OK, I'll copy this into bug #174816.

(In reply to Darin Adler from comment #28)
> I think we should consider a special case for when the string is already
> normalized. That will not only help speed but might even help memory use
> because we’d share the string instead of allocating a new one with all the
> same characters.

Problem is: how to detect that the string is already normalized? We could pass it through this API and verify that the result is unchanged. :D

> But maybe I’m missing the big picture. This might be such a specialized
> corner of the code that these kinds of optimization aren’t important.

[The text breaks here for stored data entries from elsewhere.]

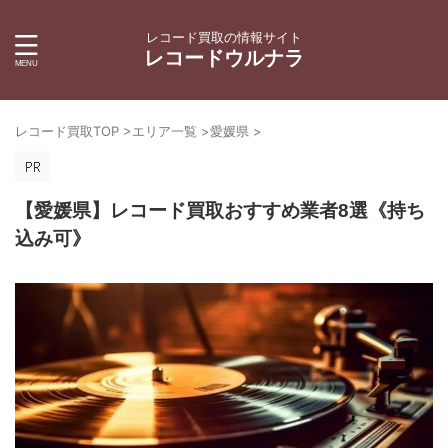
レコード買取の情報サイト
レコードウルナラ
レコード買取TOP
>
エリア一覧
>
愛媛県
>
【愛媛県】レコード買取おすすめ業者8選《持ち
込み可》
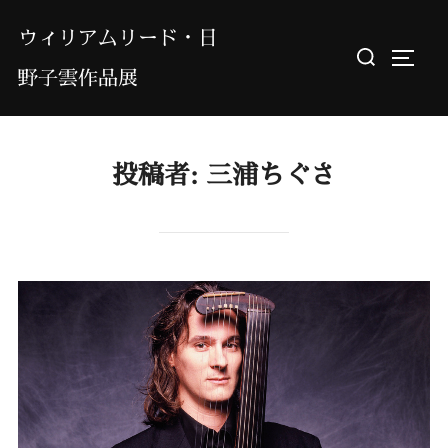
コ
ウィリアムリード・日
ン
検
サイド
テ
野子雲作品展
索
ン
対
ツ
象:
へ
投稿者:
三浦ちぐさ
ス
キ
ッ
プ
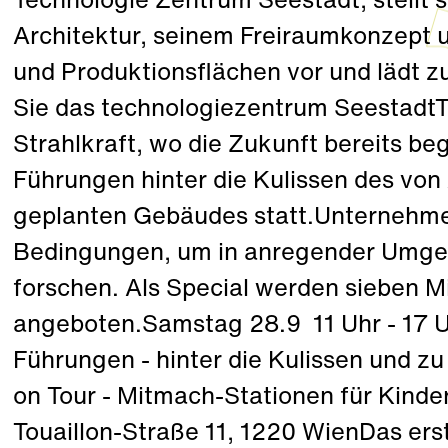
Technologie Zentrum Seestadt, stellt s
Architektur, seinem Freiraumkonzept 
und Produktionsflächen vor und lädt z
Sie das technologiezentrum SeestadtTa
Strahlkraft, wo die Zukunft bereits be
Führungen hinter die Kulissen des von
geplanten Gebäudes statt.Unternehmen
Bedingungen, um in anregender Umge
forschen. Als Special werden sieben M
angeboten.Samstag 28.9 11 Uhr - 17 Uh
Führungen - hinter die Kulissen und z
on Tour - Mitmach-Stationen für Kinde
Touaillon-Straße 11, 1220 WienDas ers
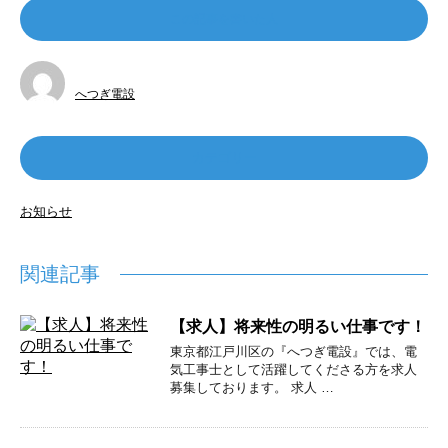
この記事を書いた人
へつぎ電設
カテゴリー
お知らせ
関連記事
【求人】将来性の明るい仕事です！
東京都江戸川区の『へつぎ電設』では、電
気工事士として活躍してくださる方を求人
募集しております。 求人 …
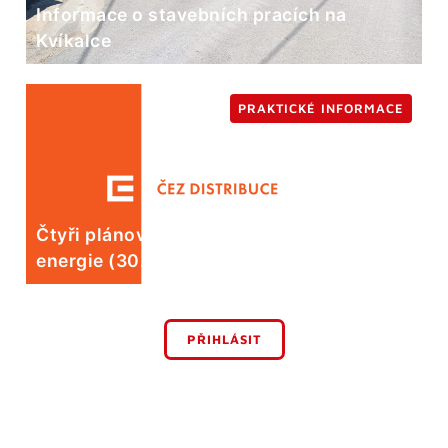
Informace o stavebních pracích na
Kvíkalce
PRAKTICKÉ INFORMACE
Čtyři plánované odstávky elektrické
energie (30. 7.)
PŘIHLÁSIT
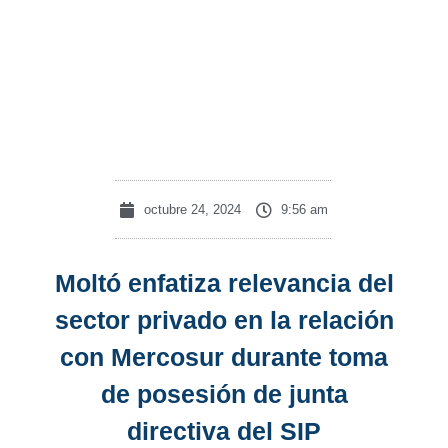
directiva
del
SIP
octubre 24, 2024
9:56 am
Moltó enfatiza relevancia del
sector privado en la relación
con Mercosur durante toma
de posesión de junta
directiva del SIP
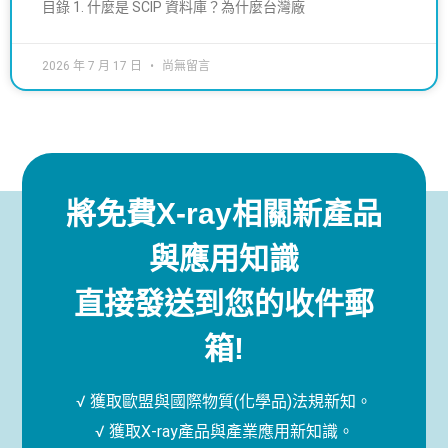
目錄 1. 什麼是 SCIP 資料庫？為什麼台灣廠
2026 年 7 月 17 日
尚無留言
將免費X-ray相關新產品
與應用知識
直接發送到您的收件郵
箱!
√ 獲取歐盟與國際物質(化學品)法規新知。
√ 獲取X-ray產品與產業應用新知識。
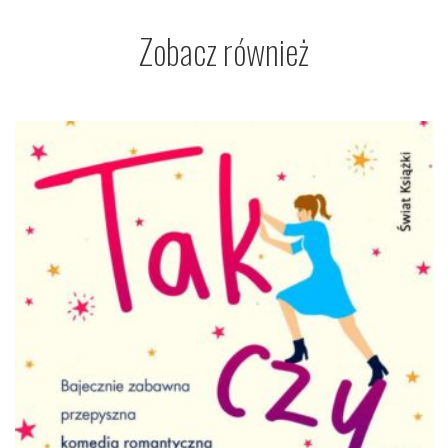
Zobacz również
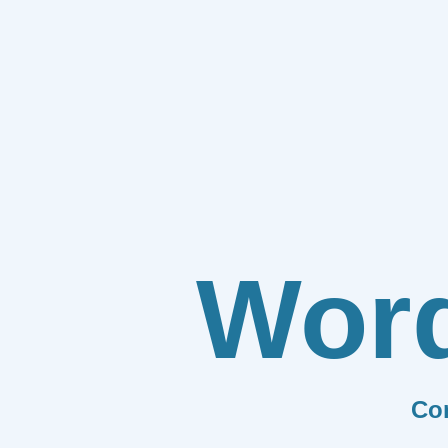
Wor
Co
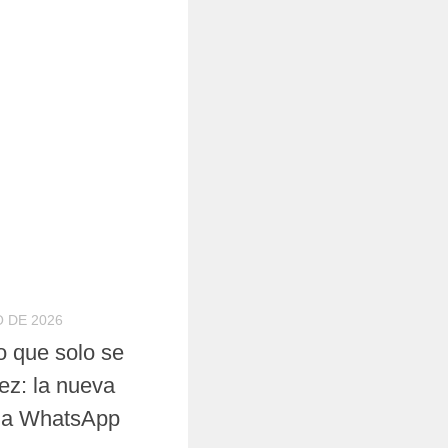
O DE 2026
o que solo se
ez: la nueva
a a WhatsApp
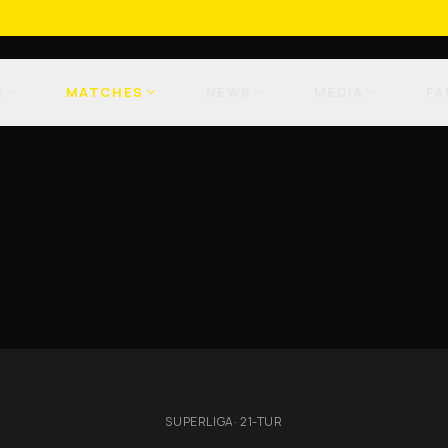
M
MATCHES
NEWS
MEDIA
FA
SUPERLIGA
·
21-TUR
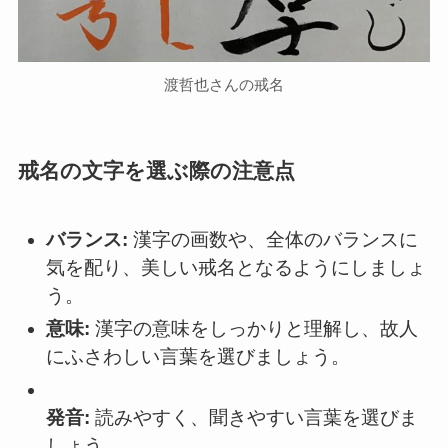
渡哲也さんの戒名
戒名の文字を選ぶ際の注意点
バランス:
漢字の画数や、全体のバランスに
気を配り、美しい戒名となるようにしましょ
う。
意味:
漢字の意味をしっかりと理解し、故人
にふさわしい言葉を選びましょう。
発音:
読みやすく、聞きやすい言葉を選びま
しょう。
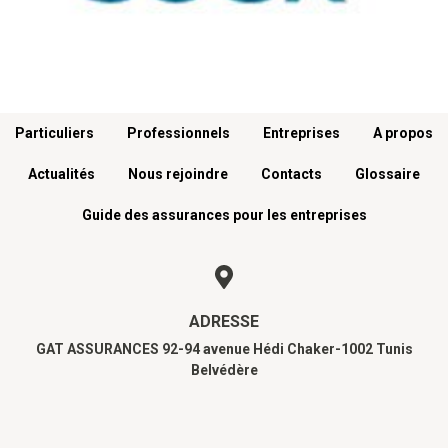
Menu footer
Particuliers
Professionnels
Entreprises
A propos
Actualités
Nous rejoindre
Contacts
Glossaire
Guide des assurances pour les entreprises
ADRESSE
GAT ASSURANCES 92-94 avenue Hédi Chaker-1002 Tunis
Belvédère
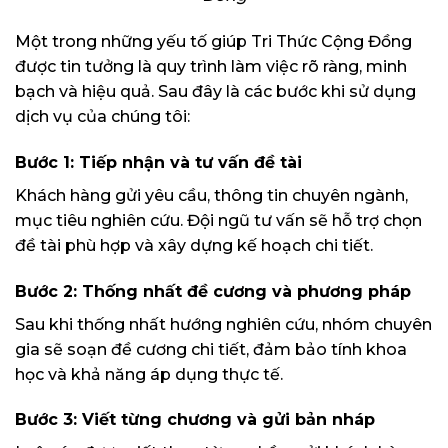
Một trong những yếu tố giúp Tri Thức Cộng Đồng
được tin tưởng là quy trình làm việc rõ ràng, minh
bạch và hiệu quả. Sau đây là các bước khi sử dụng
dịch vụ của chúng tôi:
Bước 1: Tiếp nhận và tư vấn đề tài
Khách hàng gửi yêu cầu, thông tin chuyên ngành,
mục tiêu nghiên cứu. Đội ngũ tư vấn sẽ hỗ trợ chọn
đề tài phù hợp và xây dựng kế hoạch chi tiết.
Bước 2: Thống nhất đề cương và phương pháp
Sau khi thống nhất hướng nghiên cứu, nhóm chuyên
gia sẽ soạn đề cương chi tiết, đảm bảo tính khoa
học và khả năng áp dụng thực tế.
Bước 3: Viết từng chương và gửi bản nháp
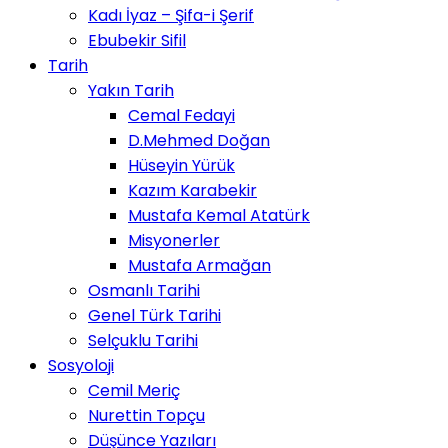
Kadı İyaz – Şifa-i Şerif
Ebubekir Sifil
Tarih
Yakın Tarih
Cemal Fedayi
D.Mehmed Doğan
Hüseyin Yürük
Kazım Karabekir
Mustafa Kemal Atatürk
Misyonerler
Mustafa Armağan
Osmanlı Tarihi
Genel Türk Tarihi
Selçuklu Tarihi
Sosyoloji
Cemil Meriç
Nurettin Topçu
Düşünce Yazıları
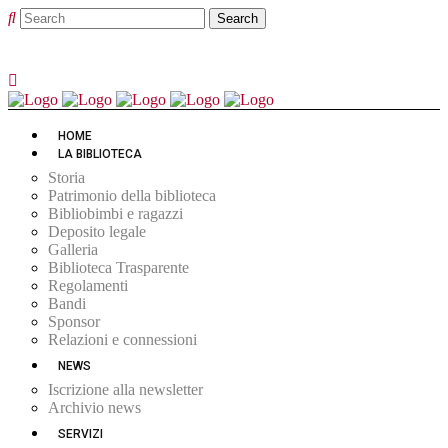
HOME
LA BIBLIOTECA
Storia
Patrimonio della biblioteca
Bibliobimbi e ragazzi
Deposito legale
Galleria
Biblioteca Trasparente
Regolamenti
Bandi
Sponsor
Relazioni e connessioni
NEWS
Iscrizione alla newsletter
Archivio news
SERVIZI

Hopefully, since this code only runs when formatting a URL for display (e.g. in the address bar).
Comment 30 Darin Adler 2019-01-15 17:14:42 PST
(In reply to Michael Catanzaro from comment #29)
> Problem is: how to detect that the string is already normalized?

unorm2_quickCheck

> We could
> pass it through this API and verify that the result is unchanged. :D

Or that.
Comment 31 Michael Catanzaro 2019-01-15 19:27:52 PST
(In reply to Darin Adler from comment #30)
> (In reply to Michael Catanzaro from comment #29)
> > Problem is: how to detect that the string is already normalized?
> 
> unorm2_quickCheck

OK, cool: piled that onto bug #174816.